One evening in the main street of Săliștea de Sus, a big rawboned village in the valley of the River Iza, we talked to an old lady called Ileana Vlad. She was sitting and knitting on one of the ‘gossip benches’ that line the street outside every farm gate. Things were not going well, she said quietly.

‘My husband died on the fifteenth of December. Now I cannot find a little pig in the market. And you can’t live without a pig and some chickens. It’s only women left now. All the men are in the cemetery. A life without a man is not worth living. Why not? Because there is no one left to do the repairs! What can we do?’

She was knitting a black winter waistcoat with sparkly red and green threads in the wool. I asked her about land murders in the village. Not pausing from her needles, she said, ‘Oh yes, a man killed a shepherd two years ago up there’ – she pointed to the meadows on the valley side high above us, below the forest edge, where the cherries were in blossom and the beech trees were coming into new leaf. ‘He killed him with a fence post; he shoved it into his mouth’ – she gesticulated – ‘because the shepherd walked over his land with his sheep. One eye of the shepherd jumped out onto the ground when
the stick went in. He was from Moldavia.’ This unlikely phenomenon appears in the
Iliad
too, when Patroclus smashes a stone into the forehead of a Trojan prince Cebriones ‘and both his eyes jumped out into the dust at his feet’.

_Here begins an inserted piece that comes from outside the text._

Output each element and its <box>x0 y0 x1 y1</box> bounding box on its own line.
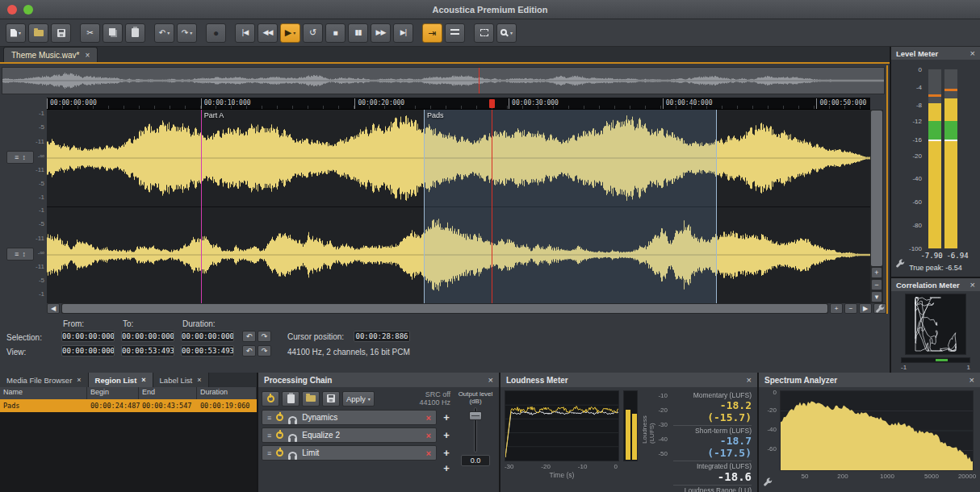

Ileana’s lack of surprise, the click of her needles, her acceptance of extreme violence as part of how things are, the making of the winter waistcoat in the warmth of the spring sunshine, the need for a pig – all of it is part of a phlegmatic attitude to life, a lack of fuss at how difficult existence can be.

In the outdoor ethnographic museum in Sighetu Marmaţiei – a project of the passionately nationalistic Ceaușescu years – where the most beautiful examples of Maramureş wooden architecture were gathered before they disappeared from the villages, there is one house from Vadu Izei, a few miles up the road from Săliștea de Sus. It had belonged in the late nineteenth century to the two Arba brothers. When their parents died, they could not agree on how to divide their inheritance. Rather than kill each other, they decided, in effect, to kill the house and together sawed it in half. One half remained in the old farmyard with one brother while the other took his timbers and rebuilt his half in another part of the village. Only in 1970 did the museum in Sighetu buy both halves where they are now reconnected as a single house.

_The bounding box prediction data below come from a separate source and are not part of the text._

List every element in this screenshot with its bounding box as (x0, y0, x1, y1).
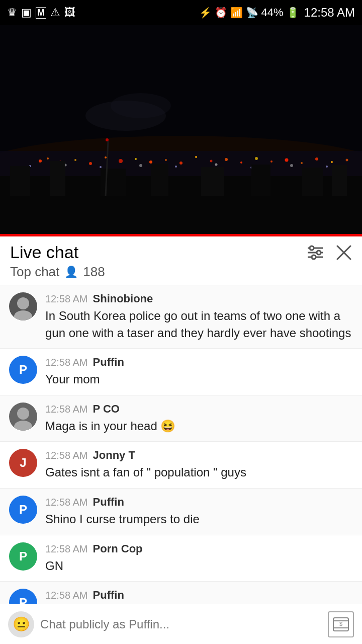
svg-point-33 (326, 166, 328, 168)
video-progress-bar[interactable] (0, 234, 362, 236)
battery-percent: 44% (261, 6, 284, 19)
video-player[interactable] (0, 25, 362, 236)
emoji-icon: 😐 (13, 616, 30, 632)
message-content-3: 12:58 AM P CO Maga is in your head 😆 (45, 403, 353, 435)
svg-point-48 (310, 246, 314, 250)
svg-point-46 (106, 138, 109, 141)
status-bar: ♛ ▣ M ⚠ 🖼 ⚡ ⏰ 📶 📡 44% 🔋 12:58 AM (0, 0, 362, 25)
avatar-5: P (9, 496, 37, 524)
message-time-7: 12:58 AM (45, 590, 88, 601)
message-author-6: Porn Cop (93, 542, 143, 555)
svg-point-9 (119, 159, 123, 163)
chat-message-6: P 12:58 AM Porn Cop GN (0, 535, 362, 582)
message-content-1: 12:58 AM Shinobione In South Korea polic… (45, 292, 353, 341)
svg-point-6 (74, 159, 76, 161)
svg-point-3 (39, 159, 42, 163)
message-content-5: 12:58 AM Puffin Shino I curse trumpers t… (45, 496, 353, 528)
live-chat-title: Live chat (10, 243, 78, 262)
status-left-icons: ♛ ▣ M ⚠ 🖼 (7, 6, 75, 19)
chat-message-5: P 12:58 AM Puffin Shino I curse trumpers… (0, 489, 362, 535)
svg-point-55 (17, 297, 29, 309)
crown-icon: ♛ (7, 6, 17, 19)
svg-point-58 (14, 421, 32, 431)
svg-point-50 (317, 251, 321, 255)
svg-point-17 (240, 162, 242, 164)
night-scene-svg (0, 25, 362, 236)
alarm-icon: ⏰ (215, 7, 227, 19)
svg-rect-38 (151, 164, 168, 196)
message-author-4: Jonny T (93, 449, 135, 462)
message-meta-2: 12:58 AM Puffin (45, 356, 353, 369)
message-author-5: Puffin (93, 496, 124, 509)
warning-icon: ⚠ (50, 6, 60, 19)
signal-icon: 📡 (246, 7, 258, 19)
message-text-4: Gates isnt a fan of " population " guys (45, 464, 353, 481)
filter-icon[interactable] (307, 245, 324, 260)
svg-point-4 (47, 157, 49, 159)
svg-point-22 (315, 157, 318, 160)
message-meta-3: 12:58 AM P CO (45, 403, 353, 416)
message-author-2: Puffin (93, 356, 124, 369)
svg-point-8 (105, 156, 107, 158)
svg-point-11 (149, 160, 152, 164)
chat-text-input[interactable] (40, 611, 322, 637)
viewer-count: 188 (83, 264, 105, 280)
svg-point-44 (111, 93, 171, 118)
svg-point-7 (89, 162, 92, 165)
svg-point-20 (285, 158, 289, 162)
message-text-3: Maga is in your head 😆 (45, 418, 353, 435)
svg-point-23 (331, 161, 333, 163)
status-right-icons: ⚡ ⏰ 📶 📡 44% 🔋 12:58 AM (199, 6, 355, 20)
top-chat-label: Top chat (10, 264, 59, 280)
svg-rect-37 (101, 169, 126, 196)
svg-rect-39 (201, 167, 224, 196)
header-action-icons (307, 245, 352, 261)
svg-point-24 (346, 159, 348, 162)
live-chat-header: Live chat Top chat (0, 236, 362, 285)
chat-message-1: 12:58 AM Shinobione In South Korea polic… (0, 285, 362, 349)
message-time-3: 12:58 AM (45, 404, 88, 415)
svg-point-15 (210, 160, 213, 163)
message-text-2: Your mom (45, 371, 353, 388)
avatar-1 (9, 292, 37, 320)
svg-point-29 (175, 166, 177, 168)
wifi-icon: 📶 (230, 7, 243, 19)
viewer-icon: 👤 (64, 266, 78, 279)
emoji-button[interactable]: 😐 (8, 611, 34, 637)
close-icon[interactable] (336, 245, 352, 261)
svg-point-12 (165, 159, 167, 161)
svg-rect-40 (251, 165, 270, 196)
svg-point-32 (290, 164, 293, 167)
chat-message-2: P 12:58 AM Puffin Your mom (0, 349, 362, 395)
message-content-2: 12:58 AM Puffin Your mom (45, 356, 353, 388)
svg-rect-41 (302, 168, 323, 196)
chat-input-area: 😐 $ (0, 604, 362, 644)
svg-point-21 (301, 162, 303, 164)
avatar-6: P (9, 542, 37, 571)
m-icon: M (36, 7, 46, 19)
svg-point-16 (225, 158, 228, 161)
message-content-4: 12:58 AM Jonny T Gates isnt a fan of " p… (45, 449, 353, 481)
avatar-3 (9, 403, 37, 431)
message-author-3: P CO (93, 403, 120, 416)
svg-rect-42 (332, 165, 347, 196)
svg-point-18 (255, 157, 258, 160)
live-chat-title-row: Live chat (10, 243, 352, 262)
superchat-button[interactable]: $ (328, 611, 354, 637)
message-content-6: 12:58 AM Porn Cop GN (45, 542, 353, 575)
svg-rect-35 (10, 166, 30, 196)
message-meta-1: 12:58 AM Shinobione (45, 292, 353, 305)
folder-icon: ▣ (21, 6, 32, 19)
svg-point-13 (179, 162, 183, 165)
message-time-1: 12:58 AM (45, 293, 88, 305)
svg-point-14 (195, 156, 197, 158)
chat-messages-list: 12:58 AM Shinobione In South Korea polic… (0, 285, 362, 628)
avatar-4: J (9, 449, 37, 477)
svg-rect-36 (50, 161, 65, 196)
message-meta-5: 12:58 AM Puffin (45, 496, 353, 509)
message-author-7: Puffin (93, 589, 124, 602)
svg-point-28 (139, 164, 142, 167)
message-time-4: 12:58 AM (45, 450, 88, 461)
video-content (0, 25, 362, 236)
battery-icon: 🔋 (287, 7, 299, 19)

Walk through any of these valleys in the springtime and nothing is more impressive than this all-embracing physicality – the intimate connection of body with place and mind, the ways in which the physical elements of existence are dense with social and emotional meaning. One morning early last May, Gus, Teo and I were walking along the lanes of a little side valley above the River Iza, near the big village of Ieud. It was the moment at the end of winter when the land has to be ‘arranged’, as they say; cleaned and cleared for the growing year. People – mostly the old; not the young men and women away earning euros – were out on the roads. Farms are tiny – half of all the nine million farms in the EU are in Romania – and made up of even tinier strips scattered across the parishes. Almost no one has a car and
so this is a walking world. No motor noise, no jet sound. Cuckoos and woodpeckers in the woods, skylarks above us, cocks crowing in the farmyards. The whole valley was filled with people ploughing, hoeing, axing out the dead wood, levelling molehills, cutting bean sticks, planting potatoes, raking old leaves, putting out dung. Women walked at the heads of the horses, the men behind at the wooden ploughs. Pastures were being scoured with ox-drawn dredges, ploughlands broken up with horse-drawn harrows. The last cartloads of hay were being taken back to the winter barns before the cattle were let out onto the spring grazing. The only sound on the road was the oiled creak of the cart axles as they passed.